We are talking about an interconnect speed ever closer to the performance of monolithic chips that will further improve with the real leap forward in technology, promised by Foveros Omni. On the other hand, this third generation, which should be available from 2023 and therefore characterize the Intel chips arriving in 2023, will also introduce the possibility of stacking layers based on different production processes, offering almost absolute flexibility both in the development phase and in the energy management of a chip installed in any system. All enriched by the die-to-die interconnection that will allow you to check the operation of every single component of the chip, in order to avoid that a possible faulty layer can ruin the entire stack.

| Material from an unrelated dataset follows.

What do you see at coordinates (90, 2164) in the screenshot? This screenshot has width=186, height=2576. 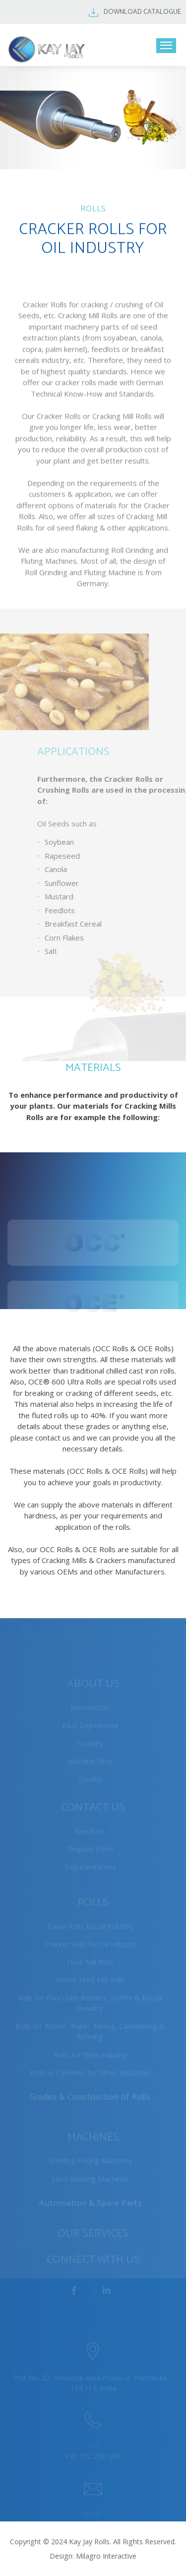 I see `Grinding Fluting Machines` at bounding box center [90, 2164].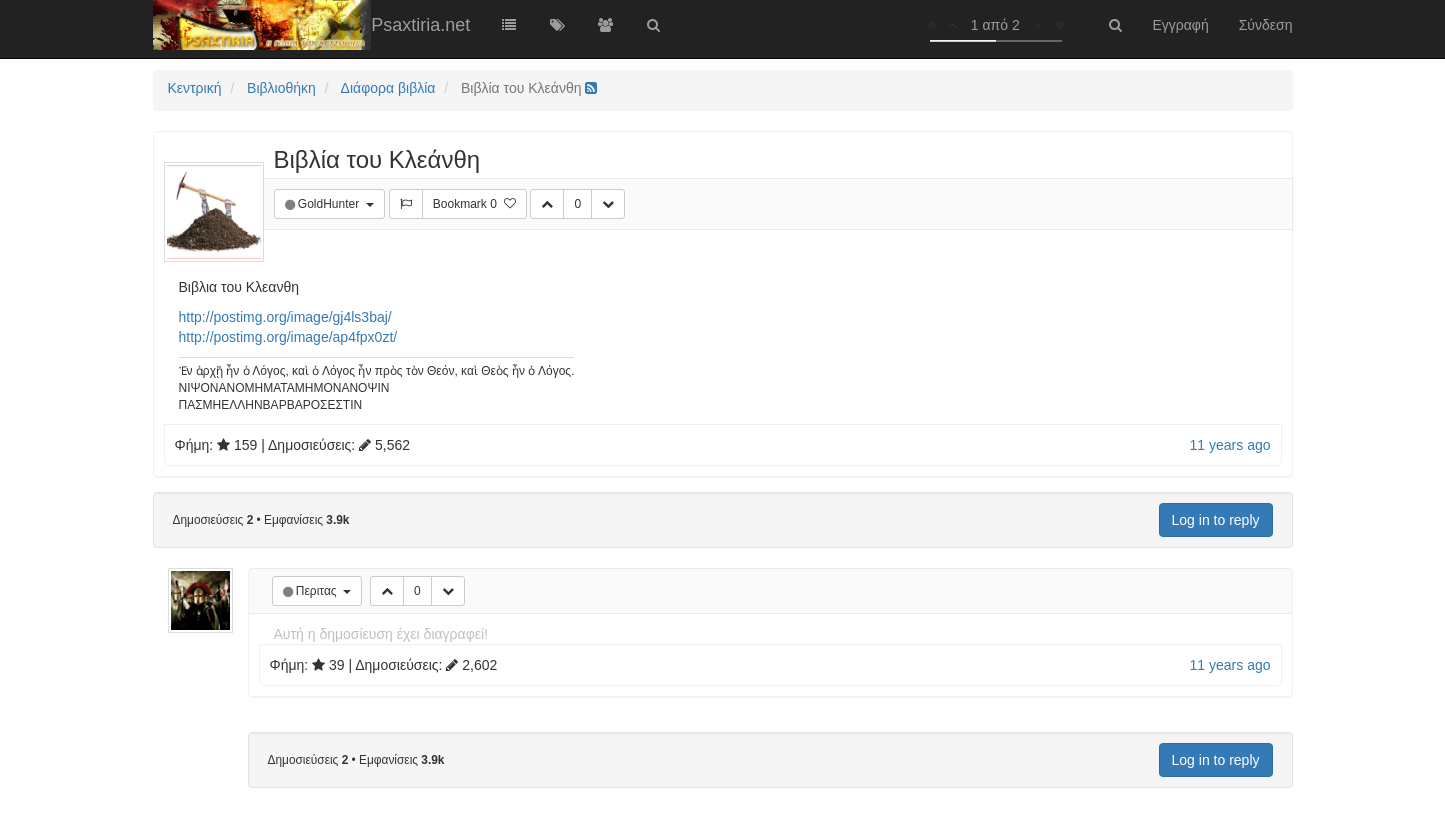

Foveros Omni and Foveros Direct aim for monolithic chip performance combined with total flexibility in chip development

Foveros Direct

Along with Foveros Omni will also come Foveros Direct which will implement direct interconnection from copper to copper and a much higher overall density, with a bump pitch below 10 microns which should guarantee exponential advantages in terms of lower resistance and increased efficiency. It will therefore be another fundamental weapon in the arsenal of an Intel that will undoubtedly have to face similar solutions developed by the competition, but which has undoubtedly returned to move towards the future with a much more decisive attitude, as is expected from a company that has made the history of CPUs and still wants to do it.

Intel has in fact this triple soul that sees it as a protagonist not only in the consumer field, but also in the server market with the evolution of the EMIB interconnection and in as the only foundry truly capable of competing with TSMC at least in terms of future technologies such as the High NA EUV ultra-high resolution lithography.

First, however, there will be the leap towards hybrid core processors, with the Intel Alder Lake series which will probably be among the protagonists of the Intel Innovation event scheduled for October 27th and 28th, in San Francisco.